Chefs from the American Culinary Federation’s (ACF) Northeast and Southeast Region’s will gather for hands-on workshops, culinary demonstrations, and professional development opportunities during ChefConnect: Baltimore.

The event will take place Feb. 15-17 at the Baltimore Marriott Waterfront.

The conference is part of ACF’s Signature Series, which provides professional development for chefs and culinary students through educational programs, conferences and competitions. ChefConnect: Baltimore will feature cooking demonstrations and career development seminars and provide networking opportunities for chefs, students, and foodservice professionals.

Conference topics will highlight culinary trends for 2015 and include discussions on food pairings, vegetable-based and meat-alternative entrees, gourmet ice cream desserts, and how to build relationships with local farmers.

In addition, seminars will take place on the topic of sustainable seafood, from the science of oyster aquaculture and wild-caught versus farmed fish to the growing process of mussels.

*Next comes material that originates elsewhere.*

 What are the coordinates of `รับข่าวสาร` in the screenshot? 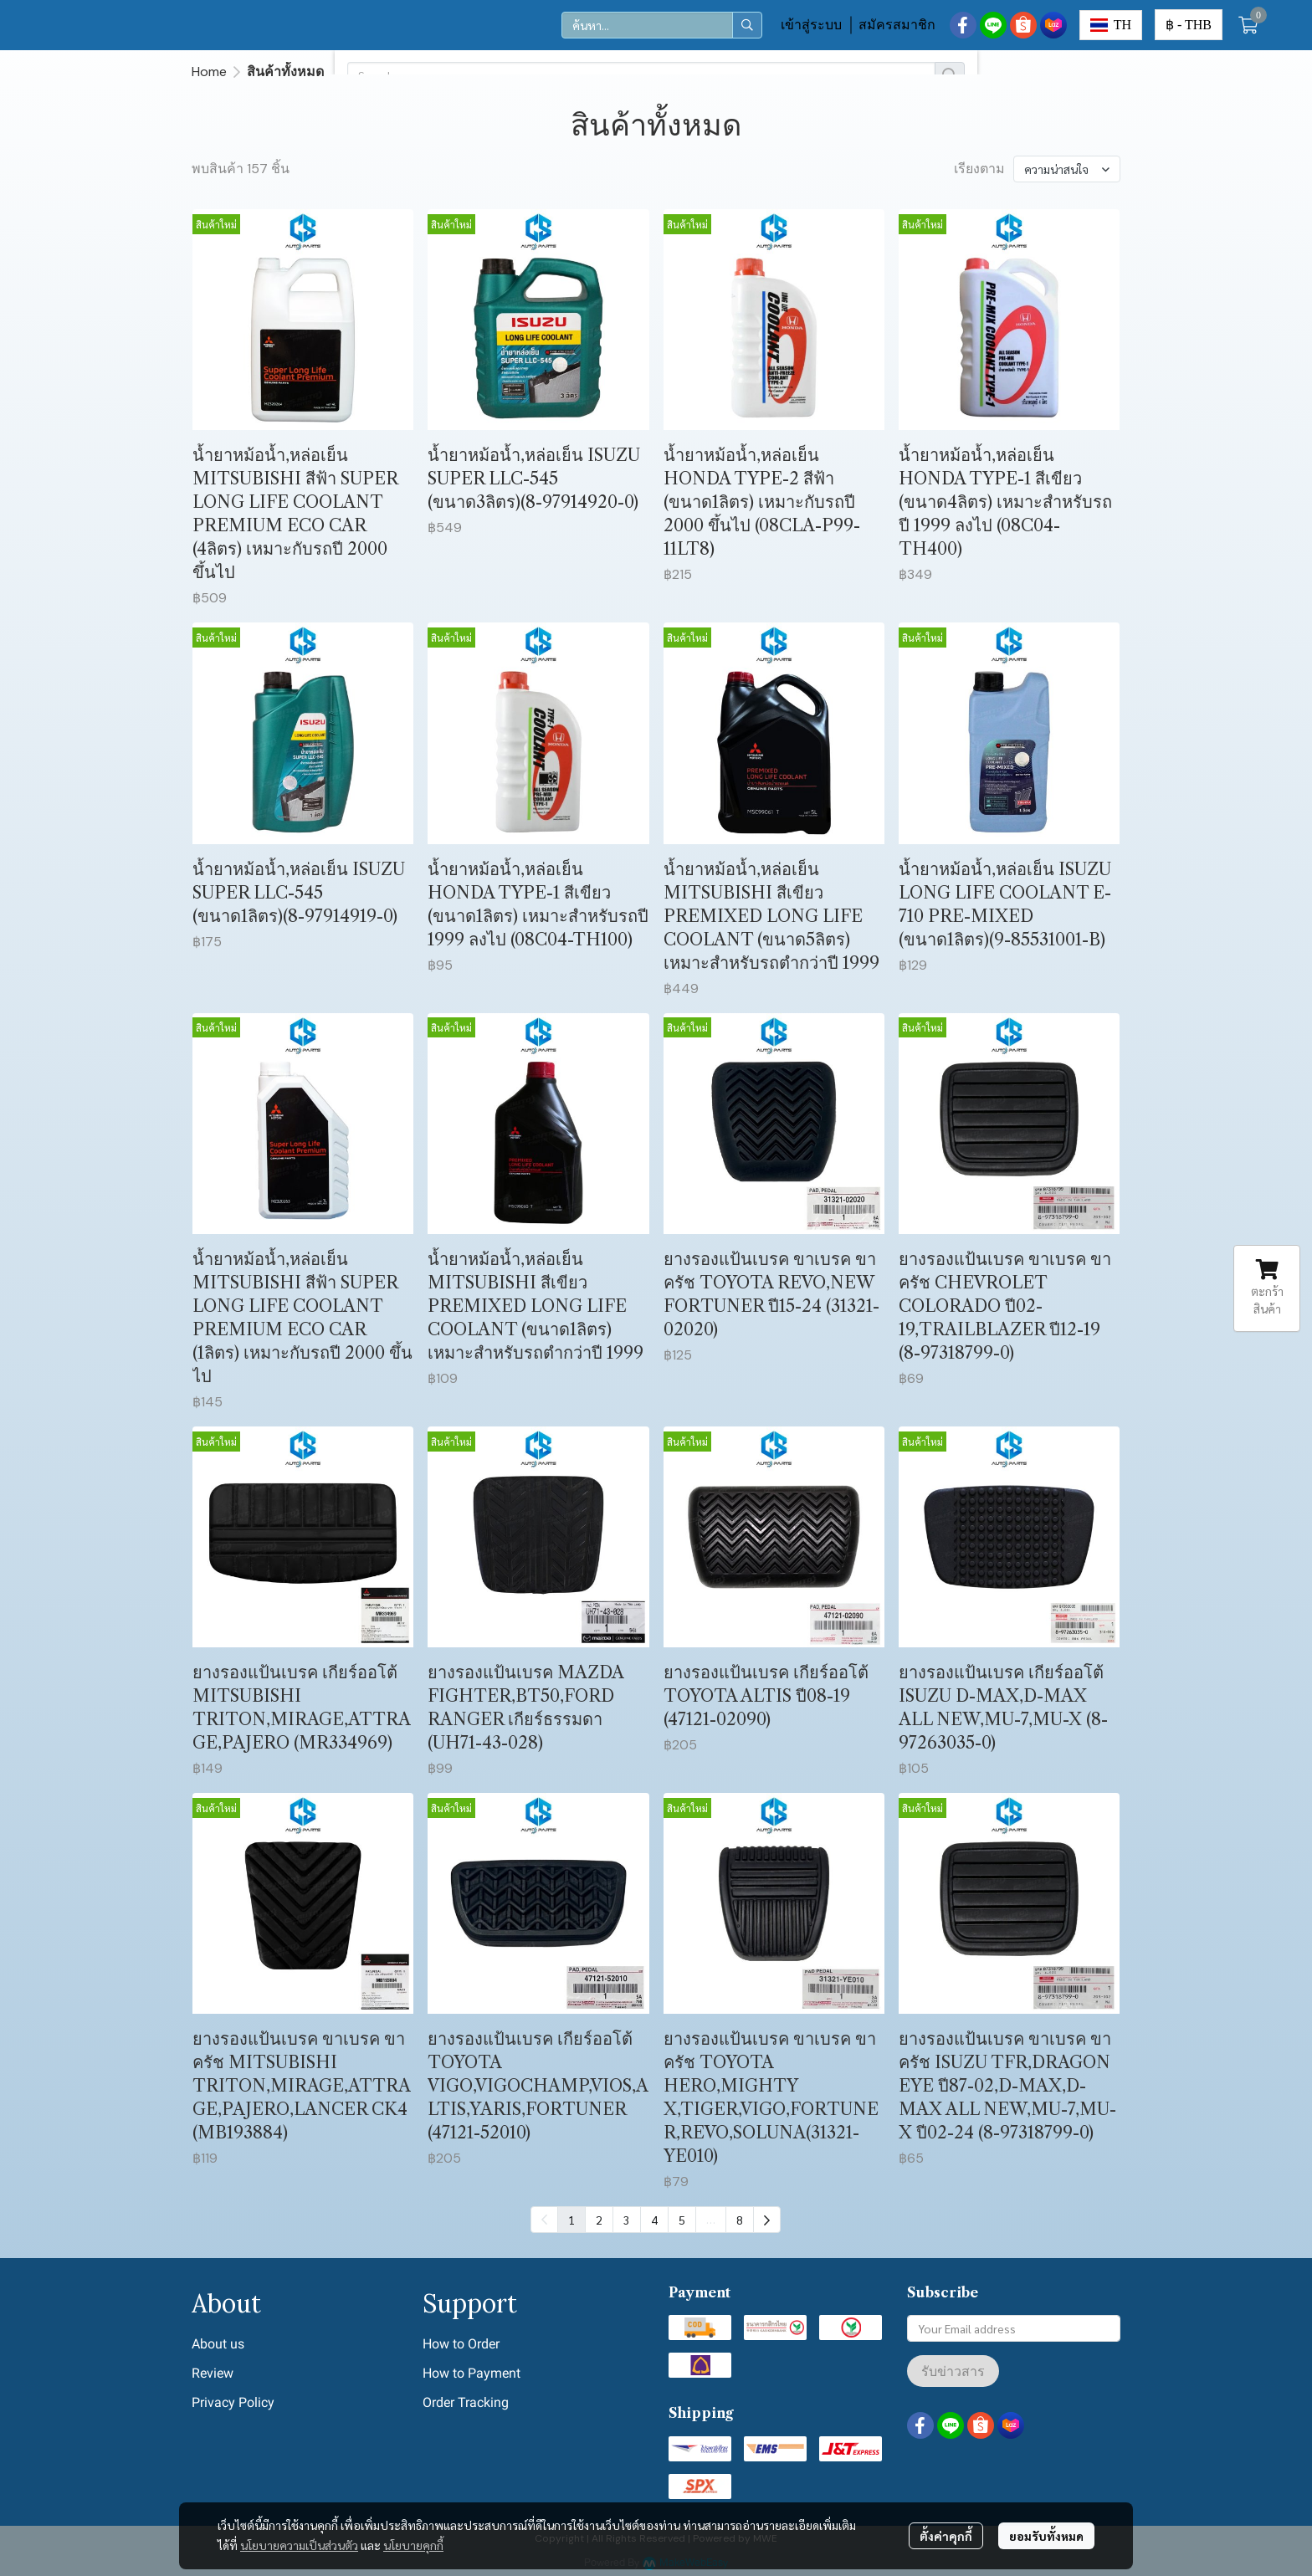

Eleven student teams from the Northeast and Southeast will compete in the Baron H. Galand Culinary Knowledge Bowl, sponsored by American Technical Publishers. The knowledge bowl is a jeopardy-style culinary competition that includes questions on culinary skills, baking, nutrition, sanitation, and math. The winning team from each region will travel to the Cook, Craft, Create ACF National Convention and Show to compete for the national title.

Regional awards will be announced at ChefConnect: Baltimore, including ACF Chef Educator of the Year, Achievement of Excellence Awards, and ACF President’s Medallions.

ChefConnect: Baltimore is open to the public and registration is required.